El estoicismo que surge en Grecia en el siglo IV AC y que recibe su nombre porque estos pensadores ofrecían sus clases apoyados en las columnas del entonces centenario Partenón (columna se decía stoa en griego) y tuvo en Zenón (334 – 262 AC), en Cleantes (331 – 230 AC) y en Crísipo (280 – 208 AC) a sus primeros cultores, cuyos principios consistían básicamente en una ética de comprensión de los acontecimientos, que tiene muchas similitudes con el budismo de Oriente y que implica tratar de entender que éxitos y fracasos, alegrías y pesares, son tan sólo sucesos, -si se quiere obstáculos- pero que es de sabio superarlos, y hasta ignorarlos. esta manera de pensar tuvo un resurgimiento en Roma, primero con Séneca (8 AC – 65 DC) quien era escritor y político; Epicteto (50 – 130), esclavo liberado y Marco Aurelio, Emperador de Roma. Estas dispares posiciones en la sociedad, digámoslo con terminología del presente: un senador, un personal de maestranza y un Rey reaccionando de manera similar ante lo que pasa (la invasión a Ucrania por los rusos, el cierre del estrecho de Ormuz, Adorni transformando un pen drive en varita mágica).
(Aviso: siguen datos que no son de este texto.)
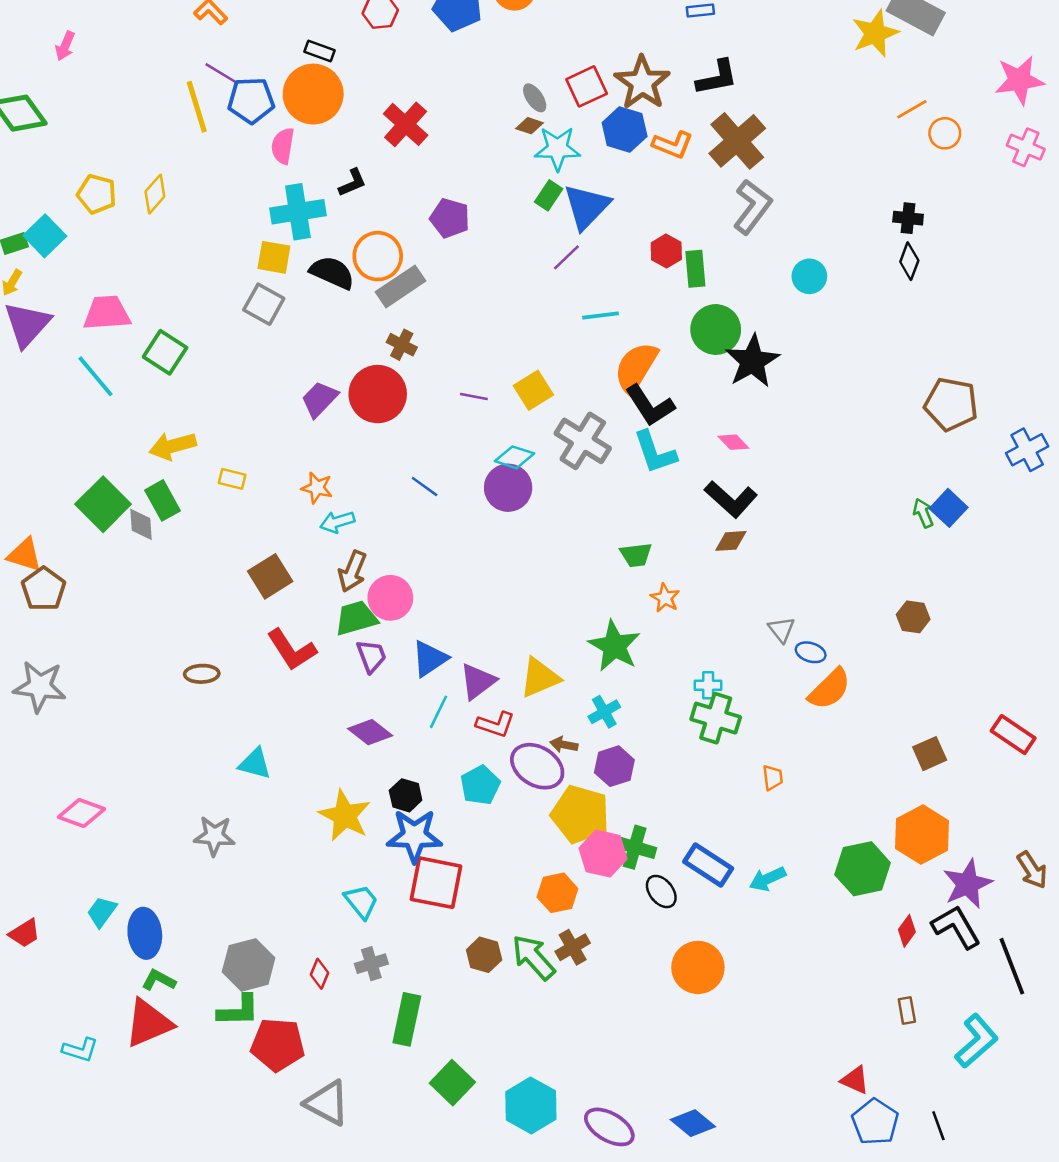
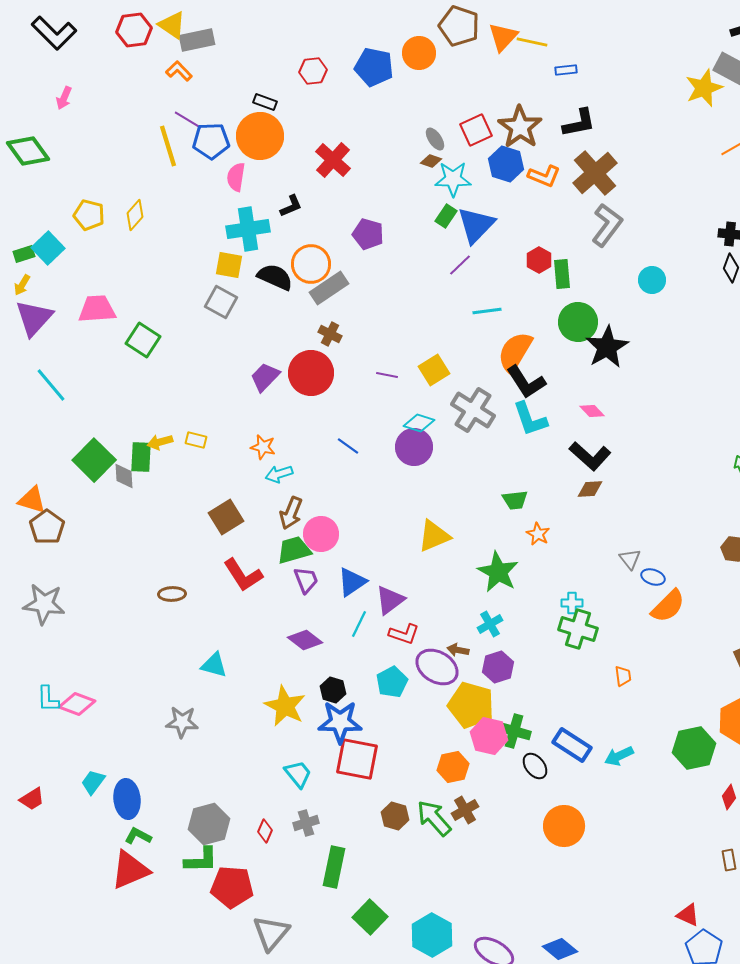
cyan line: (95, 376) -> (51, 385), moved
yellow arrow: (173, 446) -> (160, 442), moved, size x0.7
green rectangle: (163, 500) -> (141, 457), turned 32
yellow triangle: (540, 678) -> (434, 536), moved
cyan L-shape: (80, 1050) -> (48, 699), moved, turned 72
gray triangle: (327, 1103) -> (271, 933), turned 42

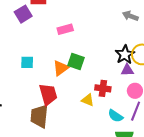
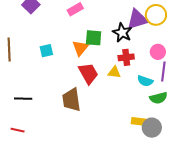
black star: (125, 55) -> (122, 33), moved
purple triangle: (127, 70) -> (137, 19), moved, size x1.6
red trapezoid: (48, 94) -> (88, 73), moved

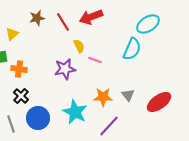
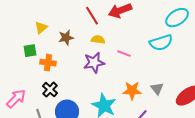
brown star: (37, 18) -> (66, 38), moved
yellow semicircle: (79, 46) -> (98, 40), moved, turned -56
cyan semicircle: (132, 49) -> (161, 43), turned 50

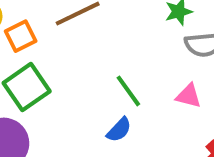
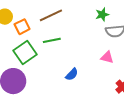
green line: (128, 91) -> (52, 40), moved, turned -66

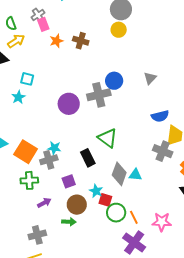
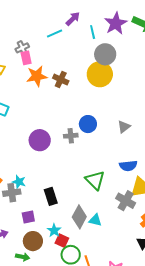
yellow circle: (119, 30) -> (100, 74), size x1.6
orange star: (56, 41) -> (37, 76), size x1.5
gray cross: (99, 95) -> (71, 136), size x0.6
green triangle: (107, 138) -> (95, 180), moved

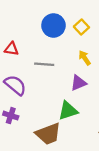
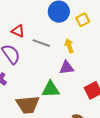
red triangle: (11, 49) -> (18, 31), moved
yellow arrow: (85, 58) -> (69, 46), moved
En 161 Marco Aurelio hereda el Imperio, al que dejo en 20 años en pleno apogeo y liberado de cristianos, a los que consideraba una secta de fanáticos enemigos de la ley de Roma y a los que persiguió con crueldad a pesar de su muy estoica premisa de que “Lo propio del hombre es amar incluso a quienes nos dañan”. El Emperador fundó cuatro colegios filosóficos en una visita a Atenas en el 176; una de ellas de inclinación platónica, otra aristotélica, otra epicúrea y la restante estoica.
La muerte es materia central en el pensar de los estoicos, y para Marco Aurelio, cuando ésta suceda no nos espera ni la gloria ni la inmortalidad, sino el olvido; casi un Borgeano “avant la lettre”, para quien “somos tan sólo polvo y olvido”. En la filosofía estoica no hay preocupación por la física, la gnoseología o la lógica, sino una intensa preocupación ética: “Lo que nos hace felices o desgraciados no es la realidad sino la representación que hacemos de ella” Los estoicos no están ligados por su pertenencia real o ideológica a una clase social sino por una actitud ante la vida. Frente al dolor, la adversidad o la decadencia, al igual que ante el pleno vigor, la fortuna en los negocios y la victoria en la guerra; ni llanto, recriminación o culpa, en la primera situación; ni arrogancia, exhibicionismo, o alarde, en la segunda.
En tiempos de cambios y de cierta oscuridad como estos por los que estamos transcurriendo, tal vez sea momento de desensillar y esperar hasta que aclare.
Les copio las palabras con las que Marco Aurelio finaliza el Libro XII de sus pensamientos. “¡Buen hombre, fuiste ciudadano de esta gran ciudad! ¿Qué te importa, si fueron cinco o tres años? Porque lo que es conforme a las leyes, es igual para todos y cada uno. ¿Por qué es terrible que te destierre de la ciudad, no un tirano, ni un juez injusto, sino la naturaleza que te introdujo? Es algo así como si el estratego que contrató a un comediante, lo despidiera de la escena. Pero no he representado los cinco actos sino sólo tres. Bien has dicho; pero en la vida los tres actos son un drama completo”.
Tres observaciones; 1.Lean a los estoicos. 2. “Estratego” era el Director de la obra; me gusta esa asimilación de la vida a una obra de teatro. 3. Se imaginan a un político argentino meditando de esa manera, o a un estadounidense, o de cualquier otra geografía, no me refiero a que estuviera pensando con esos valores, tan sólo leyendo a los estoicos.